Monday, June 29, 2009
If You Can't Have Fun with Tiki Torches, There Is Something Wrong with You
Dear Peeps,
Reading all of your comments cheered me the fuck up, and I had a nice, but very-busy-with-visitors, weekend. Thanks for all of your sweet, funny comments! I love my damn peeps! So first, a damn thank you.
At some point during the busy weekend, I was telling the Moms that I was married and lived in a home with a family and am WAY less lonely now, living alone. How's that shit for irony? My married family (each and every member) even visited me over the weekend. I had quality time, talking with EACH and EVERY one of them. We weren't watching TV. Nobody was on a laptop or DAMN cell phone. Wow.
In fact, my ass had so many visitors over the weekend, I was looking forward to Sunday afternoon, after everybody left, for some quiet downtime, but then my stepdaughter phoned and wanted to come see Ginger and my new place. She didn't stay long, and after she left, I ran a short errand and had settled in for the early evening, when the kids (with 3 kids of their own) next door, came home and asked me to come outside on the shared deck and drink a beer with them.

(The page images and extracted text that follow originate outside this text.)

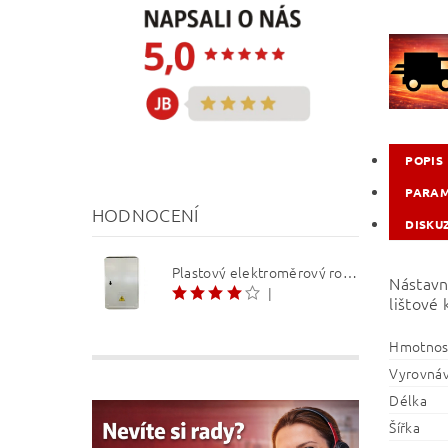
POPIS
PARA
HODNOCENÍ
DISKU
Plastový elektroměrový rozvaděč ER 212 NVP7P 40A QM (3f 1/2 S) 1bod. (O3/4)
Nástavn
|
lištové
Hmotnos
Vyrovnáv
Délka
Šířka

So, of course, I went, because it involved cold beer and young pretty company, and SB is a vampire like that, and by the time I got inside, it was nearly bed time. Oh well. It was fun. The kids (with kids) had tiki torches, goddamnit. There is something wrong with you if you can't have fun around tiki torches! Trust me. And if nobody gets their damn hair singed, then it wasn't a good time. And if SB doesn't teach you motherfuckers another damn thing, let it be that.

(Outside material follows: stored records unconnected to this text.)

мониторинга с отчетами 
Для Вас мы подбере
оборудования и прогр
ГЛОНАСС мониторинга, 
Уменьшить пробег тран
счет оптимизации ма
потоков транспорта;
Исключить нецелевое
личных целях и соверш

The kids (of the grown kids) were running all around the tiki torches, and the kid-parents weren't even concerned. God bless them. One of the tikis was even perilously close to the wall of our shared dwelling place. Fuck it. It was a good time!
Then, after I went inside the house, I realized the kid-parents are even older than the Moms was, when she plunked my ungrateful squalling ass out. Jesus. SB is an old motherfucker. OLD.
This coming weekend will be a four-day weekend for my ass, and I am planning to hide out a little. Just a little. I needs ma downtime, people. It ain't easy being me. It's a fucking full-time job.
Subscribe to:
Post Comments (Atom)
10 comments:
Stop refering to yourself as 'old' because I'm the same age as you, and I'm NOT a fucking coffin dodger.
Glad to see you're feeling better. I told you beer was the answer.
hey SB Im glad ya having a great time.
On another matter entirely, I was watching Ugly Betty, one of my favourite shows btw and there was a cool line, wheree Mark the fashion victim say's to her
'Betty ya blouse is more dreary that a drive through Ohio' I just raored thinking of you.
Have fun, juust wanted to tell ya and all
Nick XX
I loves me some tiki torches. And kids have to learn not to get burned somehow.
My goodness, SB, you have a social life!
Isn't it funny how these things all sort of clump up? I'm glad you had fun with the tiki torches and all.
You needed some fun.
And now you need some rest because we all need for you to be you and we do realize it's a hard job and a big responsibility so get with it and take a nap or something. Soon.
Alec,
BEER is almost always the answer. Well, beer and love. All you need is beer, beer, beer. . .
Love to you,
SB
Nick,
Ohio always gets picked on in the media. But it's only sucky in winter. It's gorgeous here today. I sat out in my new back yard at lunch and watcher Mercer learn how to socialize with the two outdoor neighbor cats. It was really funny. Mercer is a bit grouchy and the two other cats are lovey. It makes for interesting encounters.
Ginger chewed on a 12-year-old bone in the sunlight. Happy as a pig in shit.
Anyhoo, there are worse states than Ohio--take Kansas and Iowa. Jesus--talk about boring! They are the Black Country of America. Get me?
Love, love, love,
SB
Steph,
You are too damn right about kids and tikis.
Love you,
SB
Jesus, how the fuck old ARE you SB? I thought we were more or less close in age.
Glad you had a decent weekend. It was needed.
My Dear Lady Lemon,
I am 40-fucking-3, but my immaturity makes me look and act much younger.
Love, SB.
SB, we aren't old, just well seasoned. It sounds like a fun time with the tiki torches. I'm looking forward to the long weekend ahead as well.